Am I crazy for trying?

Am I?

•••

Listen, I apologize if this one is all clunky and amateurish in nature. It’s just that here it is September already, and still 2012 continues to shit itself down the throats of my friends and loved ones. Shoving pain after pain into their lives while I sit idly by – a personally unaffected and powerless passenger on a bullshit scenic drive through the streets of Miserytown, population: too damned many.

And then Fay dropped “Crazy” by Patsy Cline as her latest song prompt, the very day I found out about one client, three days prior to other client’s unexpected and violent death. As one who seemingly can’t let any damned thing go, thoughts of these two brought to mind the other two. And the rage builds. The anger boils. The frustration, the God damned frustration… Part of me wants to fall down at His feet, and the other part wants to sucker punch Him in the gut. The 150 words laid down today aren’t a testament to Patsy’s lost love so much as they are an affirmation of her feeling like she’s crazy. Anyone who lets love in is crazy. But maybe crazy is the way to be. Maybe crazy is the sole path to salvation, the route to being reborn.

I don’t know, and to be honest, I’m not actually in the mood to care just now. Just now, all I want to say is “hey, Big Daddy Death and Uncle Devastation, fuck you. I’ve had enough of the both of you this year. Quite enough. Give it a rest already, will ya? Leave my friends alone. Leave my family alone. Just leave us alone.”

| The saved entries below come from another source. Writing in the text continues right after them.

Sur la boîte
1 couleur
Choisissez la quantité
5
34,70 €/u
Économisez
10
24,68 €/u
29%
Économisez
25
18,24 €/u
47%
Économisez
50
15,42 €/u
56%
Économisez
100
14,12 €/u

I’m terribly sorry about all the pissy posts as of late kids. I’ll try my best to find a better place, and write from there moving forward. For now here’s Patsy with “Crazy,” one of only (3) country performers I’ll ever admit to listening to on a regular basis…

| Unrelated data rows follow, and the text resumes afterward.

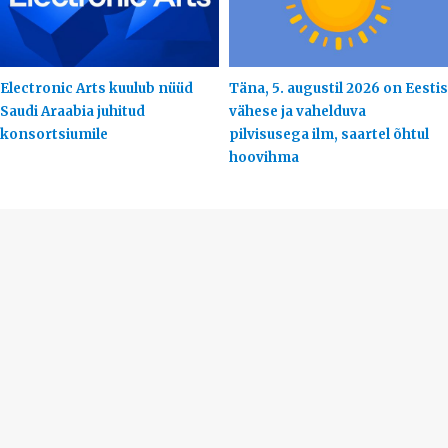
Electronic Arts kuulub nüüd
Täna, 5. augustil 2026 on Eestis
Saudi Araabia juhitud
vähese ja vahelduva
konsortsiumile
pilvisusega ilm, saartel õhtul
hoovihma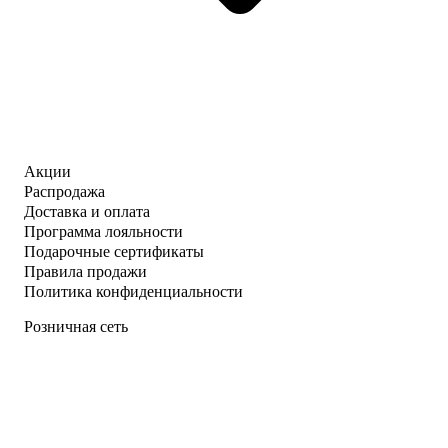
Акции
Распродажа
Доставка и оплата
Программа лояльности
Подарочные сертификаты
Правила продажи
Политика конфиденциальности
Розничная сеть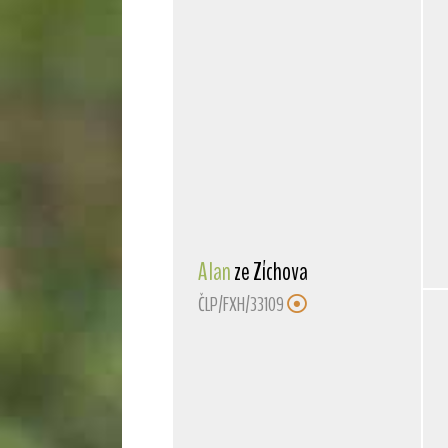
Alan
ze Zíchova
ČLP/FXH/33109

Briefly… The Fay Moore Song Prompt edition

You knew it was coming. You heard the wind slapping itself madly against the window of your mind. The memories, now turning crimson and gold, now in the wind, dead, now gone, trampled under foot.

You knew it was coming, because you’d seen it before. “Not me,” you said, just like all the others, the “not-meers” who came before you, all of whom disintegrated in the final scene.

Your sun burnt hands begin to shiver as the cold sets in. Your sun burnt hands… are they yours? Are they someone else’s? The memories drift farther away as your mind recedes into it’s own dark closet, the black hole that is slowly eating It’s way outward.

The winter song becomes louder, blaring its rickety tune. It’s calling for you now, you know. One last memory before you heed its call – leaves, drifting by the window, leaves tumbling, red and gold…

•••

My Blogging Buddy Fay Moore was nice enough to use my suggestion for one of her ongoing song prompts. In a rare example of not being a total and utter douche (and because she usually otherwise uses songs that far exceed my ability to play along), I decided to throw in my two cents on the matter this time. I was about a sentence in when I realized that instead of the love lost I thought I would be writing about, my 150 words (I’ve no idea – 150 just sounded about right) would be instead about the good people in my life who I’ve seen fight, suffer with, and die from Alzheimers disease. You knew me without ever knowing me, but this is for you, Jack.